BEGIN Entries supplied
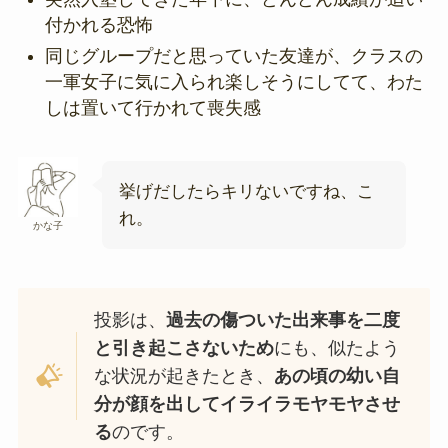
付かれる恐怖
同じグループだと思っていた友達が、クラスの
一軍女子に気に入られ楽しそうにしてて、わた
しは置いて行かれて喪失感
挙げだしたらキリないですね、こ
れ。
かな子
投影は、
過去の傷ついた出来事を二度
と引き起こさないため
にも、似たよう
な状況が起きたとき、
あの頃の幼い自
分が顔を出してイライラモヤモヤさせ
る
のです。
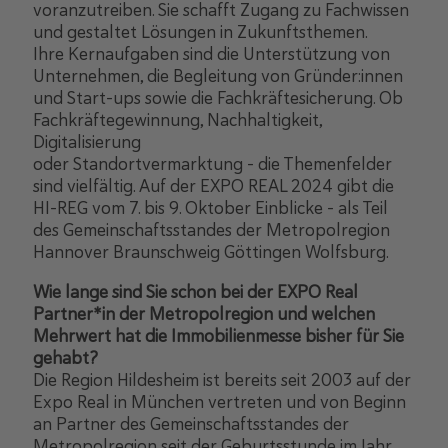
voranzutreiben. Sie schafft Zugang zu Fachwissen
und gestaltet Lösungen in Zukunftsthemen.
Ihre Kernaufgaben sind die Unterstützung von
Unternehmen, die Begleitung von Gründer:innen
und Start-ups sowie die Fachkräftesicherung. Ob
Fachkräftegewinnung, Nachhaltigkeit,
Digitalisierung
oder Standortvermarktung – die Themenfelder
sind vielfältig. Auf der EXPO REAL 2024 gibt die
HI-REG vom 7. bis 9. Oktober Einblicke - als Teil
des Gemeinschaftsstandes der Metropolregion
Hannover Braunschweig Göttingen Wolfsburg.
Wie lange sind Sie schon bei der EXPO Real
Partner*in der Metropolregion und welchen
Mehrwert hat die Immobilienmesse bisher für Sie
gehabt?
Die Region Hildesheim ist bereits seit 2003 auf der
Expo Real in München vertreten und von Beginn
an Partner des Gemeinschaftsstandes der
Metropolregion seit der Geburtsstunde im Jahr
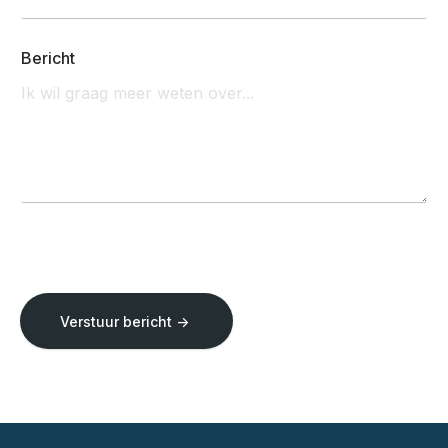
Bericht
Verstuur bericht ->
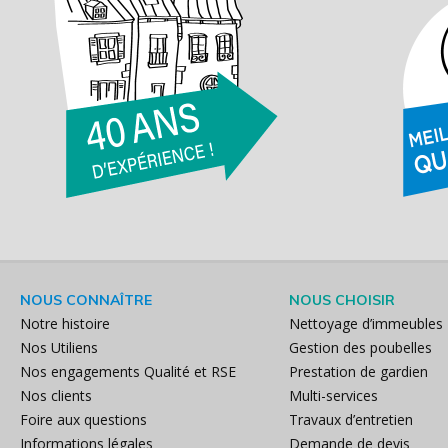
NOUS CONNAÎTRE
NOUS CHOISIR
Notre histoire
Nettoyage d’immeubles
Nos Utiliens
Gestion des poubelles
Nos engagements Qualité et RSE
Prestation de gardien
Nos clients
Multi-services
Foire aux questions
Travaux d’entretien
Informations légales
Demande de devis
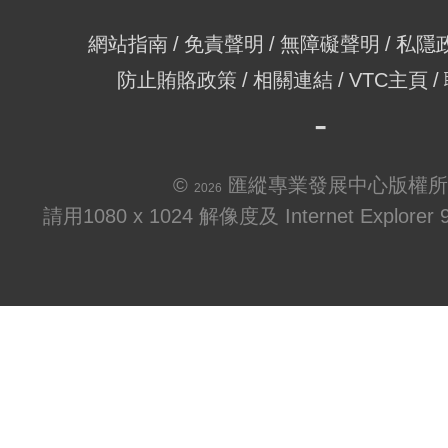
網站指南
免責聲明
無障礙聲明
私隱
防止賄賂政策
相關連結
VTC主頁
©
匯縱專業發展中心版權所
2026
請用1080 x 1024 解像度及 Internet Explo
END Entries supplied
BEGIN Entries supplied
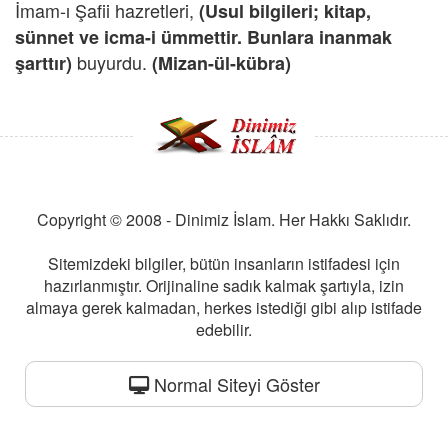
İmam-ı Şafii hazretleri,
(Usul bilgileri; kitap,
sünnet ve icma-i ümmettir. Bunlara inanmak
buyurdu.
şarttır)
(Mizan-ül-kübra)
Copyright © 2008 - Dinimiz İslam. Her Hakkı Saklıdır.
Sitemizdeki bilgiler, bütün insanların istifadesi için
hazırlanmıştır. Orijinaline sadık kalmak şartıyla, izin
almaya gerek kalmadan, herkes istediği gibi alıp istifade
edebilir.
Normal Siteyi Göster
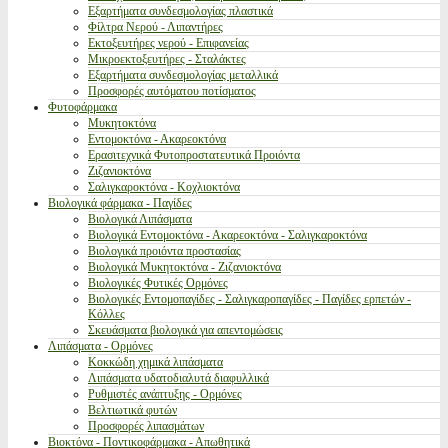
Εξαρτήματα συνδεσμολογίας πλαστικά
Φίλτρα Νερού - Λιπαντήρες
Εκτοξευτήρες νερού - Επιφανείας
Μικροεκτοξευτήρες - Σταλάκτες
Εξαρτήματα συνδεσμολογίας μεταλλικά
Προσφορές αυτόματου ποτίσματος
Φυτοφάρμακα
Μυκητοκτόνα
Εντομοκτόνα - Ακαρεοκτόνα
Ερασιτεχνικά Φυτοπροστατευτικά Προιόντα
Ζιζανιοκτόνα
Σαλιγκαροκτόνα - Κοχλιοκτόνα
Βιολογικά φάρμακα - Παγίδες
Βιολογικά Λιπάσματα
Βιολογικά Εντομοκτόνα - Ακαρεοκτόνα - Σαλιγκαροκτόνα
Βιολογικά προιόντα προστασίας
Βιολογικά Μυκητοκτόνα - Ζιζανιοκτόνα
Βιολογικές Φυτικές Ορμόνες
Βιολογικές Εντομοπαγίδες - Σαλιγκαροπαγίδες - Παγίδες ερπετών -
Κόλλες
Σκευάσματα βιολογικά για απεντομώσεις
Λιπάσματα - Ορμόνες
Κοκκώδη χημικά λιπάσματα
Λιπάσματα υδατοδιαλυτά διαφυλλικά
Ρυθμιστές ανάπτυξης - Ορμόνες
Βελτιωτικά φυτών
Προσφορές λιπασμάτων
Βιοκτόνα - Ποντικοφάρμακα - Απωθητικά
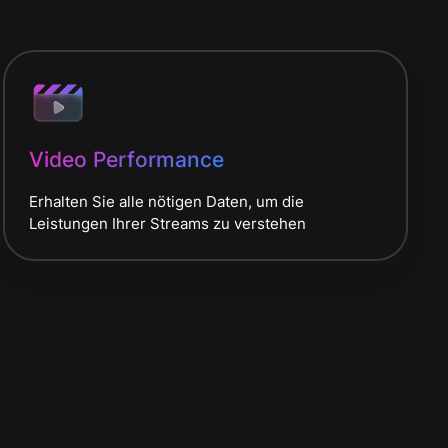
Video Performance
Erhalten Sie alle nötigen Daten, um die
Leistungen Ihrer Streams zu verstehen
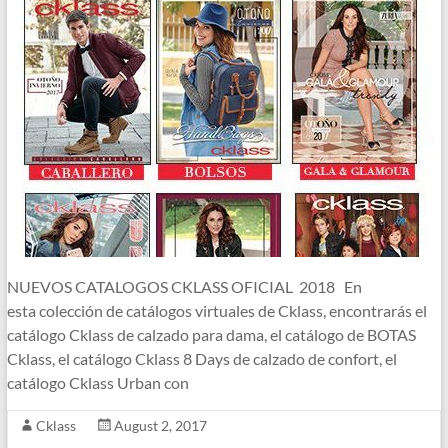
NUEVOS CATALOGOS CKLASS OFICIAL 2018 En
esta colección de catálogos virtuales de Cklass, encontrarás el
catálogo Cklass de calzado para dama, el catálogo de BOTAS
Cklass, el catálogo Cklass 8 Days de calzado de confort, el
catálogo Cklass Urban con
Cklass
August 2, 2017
END Entries supplied
BEGIN Entries supplied
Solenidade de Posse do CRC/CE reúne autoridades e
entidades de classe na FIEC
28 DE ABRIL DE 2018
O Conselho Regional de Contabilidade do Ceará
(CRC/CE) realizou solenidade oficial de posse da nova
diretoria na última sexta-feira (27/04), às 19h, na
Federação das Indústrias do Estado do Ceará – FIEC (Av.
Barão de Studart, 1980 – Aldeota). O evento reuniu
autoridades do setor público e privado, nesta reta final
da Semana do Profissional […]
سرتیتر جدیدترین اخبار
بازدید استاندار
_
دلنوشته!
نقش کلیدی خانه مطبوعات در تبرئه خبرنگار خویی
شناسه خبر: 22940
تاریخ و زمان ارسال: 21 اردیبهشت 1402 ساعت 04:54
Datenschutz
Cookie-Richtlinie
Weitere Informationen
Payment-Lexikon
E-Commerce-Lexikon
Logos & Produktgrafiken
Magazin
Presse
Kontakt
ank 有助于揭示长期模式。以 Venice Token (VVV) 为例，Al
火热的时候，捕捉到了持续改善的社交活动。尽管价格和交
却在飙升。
END Entries supplied
Problem description
Above are some records; extract exactly the lines from the one containing "挙げだしたらキリないですね、こ" through the one containing "Digitalisierung" and drop the pictures.

Response area
挙げだしたらキリないですね、こ
れ。
かな子
投影は、
過去の傷ついた出来事を二度
と引き起こさないため
にも、似たよう
な状況が起きたとき、
あの頃の幼い自
分が顔を出してイライラモヤモヤさせ
る
のです。
voranzutreiben. Sie schafft Zugang zu Fachwissen
und gestaltet Lösungen in Zukunftsthemen.
Ihre Kernaufgaben sind die Unterstützung von
Unternehmen, die Begleitung von Gründer:innen
und Start-ups sowie die Fachkräftesicherung. Ob
Fachkräftegewinnung, Nachhaltigkeit,
Digitalisierung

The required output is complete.